De son côté, la recourante critique ce point de vue en contestant la valeur probante du rapport en question. En particulier, elle fait valoir que celui-ci ne permet pas d'établir les effets de la fibromyalgie sur sa capacité de travail, du moment que les questions posées au docteur H.________ étaient d'ordre tout à fait général et qu'ainsi, l'expert ne s'est pas exprimé quant aux critères permettant de fonder exceptionnellement un pronostic défavorable en ce qui concerne la fibromyalgie.
5.4 Le docteur H.________ n'a pas posé de diagnostic psychiatrique, considérant que l'assurée ne présentait pas de pathologie de cette nature. Certes, la personnalité de l'intéressée a un fonctionnement de type état-limite supérieur, mais sans caractère de maladie. Selon l'expert, l'assurée ne subit donc pas une diminution de sa capacité de travail du point de vue psychiatrique.
Même si, comme le relève la recourante, les questions posées à l'expert, d'ordre tout à fait général, ne faisaient aucune référence à la fibromyalgie, il apparaît que le docteur H.________ avait cependant connaissance de ce trouble, puisqu'il mentionne le diagnostic de cette affection posé par le docteur F.________ (rapport du 10 février 2000) et relève les nombreuses douleurs invoquées par l'intéressée. Toutefois, ignorant les facteurs psychosomatiques qui peuvent avoir une influence décisive sur le développement de la fibromyalgie, l'expert est enclin à attribuer ces douleurs à une affection de nature somatique et préconise la mise en oeuvre d'une expertise rhumatologique afin de connaître la capacité de travail de la recourante.

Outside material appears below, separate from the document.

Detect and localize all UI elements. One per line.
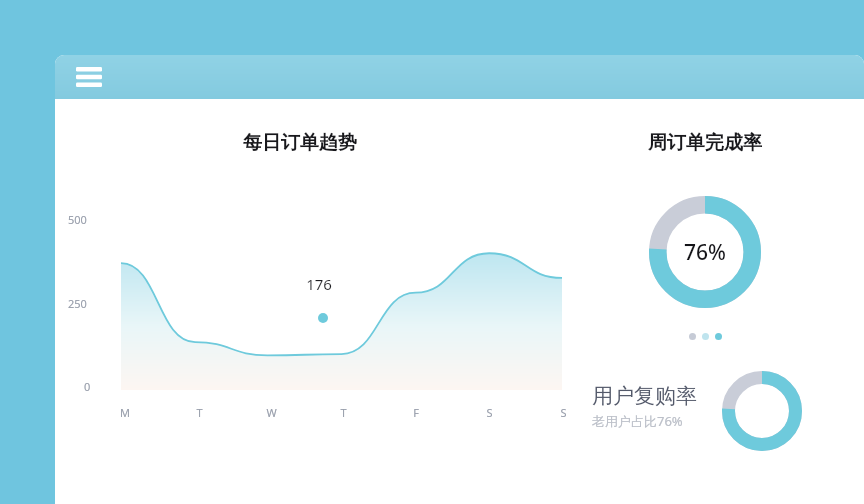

Cela étant, le rapport d'expertise du docteur H.________ permet, certes, d'exclure en l'occurrence la présence d'une comorbidité psychiatrique importante par sa gravité, son acuité et sa durée. En revanche, il ne permet pas de savoir s'il existe d'autres facteurs déterminés qui, par leur intensité et leur constance, rendent la personne incapable de fournir l'effort de volonté nécessaire pour surmonter la fibromyalgie ou ses effets. En particulier, on ignore s'il existe un processus maladif s'étendant sur plusieurs années sans rémission durable (symptomatologie inchangée ou progressive), une perte d'intégration sociale dans toutes les manifestations de la vie et l'échec de traitements ambulatoires ou stationnaires conformément aux règles de l'art (même avec différents types de traitement), cela en dépit de l'attitude coopérative de la personne assurée. On ne sait pas non plus si, au contraire, les limitations liées à l'exercice d'une activité résultent d'une exagération des symptômes ou d'une constellation semblable, ce qui permettrait de conclure à l'absence d'une atteinte à la santé ouvrant le droit à prestations d'assurance.
Aussi, convient-il de renvoyer la cause à la juridiction cantonale pour instruction complémentaire sous la forme d'une expertise pluridisciplinaire - dans le cadre de laquelle il incombera aux experts de répondre aux questions soulevées ci-dessus - et nouveau jugement.
Partant, le recours se révèle bien fondé.
Par ces motifs, le Tribunal fédéral des assurances prononce:
1.
Le recours est admis et le jugement du Tribunal des assurances du canton de Vaud du 16 décembre 2004 est annulé, la cause étant renvoyée à ladite juridiction pour qu'elle procède conformément aux considérants.
2.
Il n'est pas perçu de frais de justice.
3.
Le présent arrêt sera communiqué aux parties, au Tribunal des assurances du canton de Vaud et à l'Office fédéral des assurances sociales.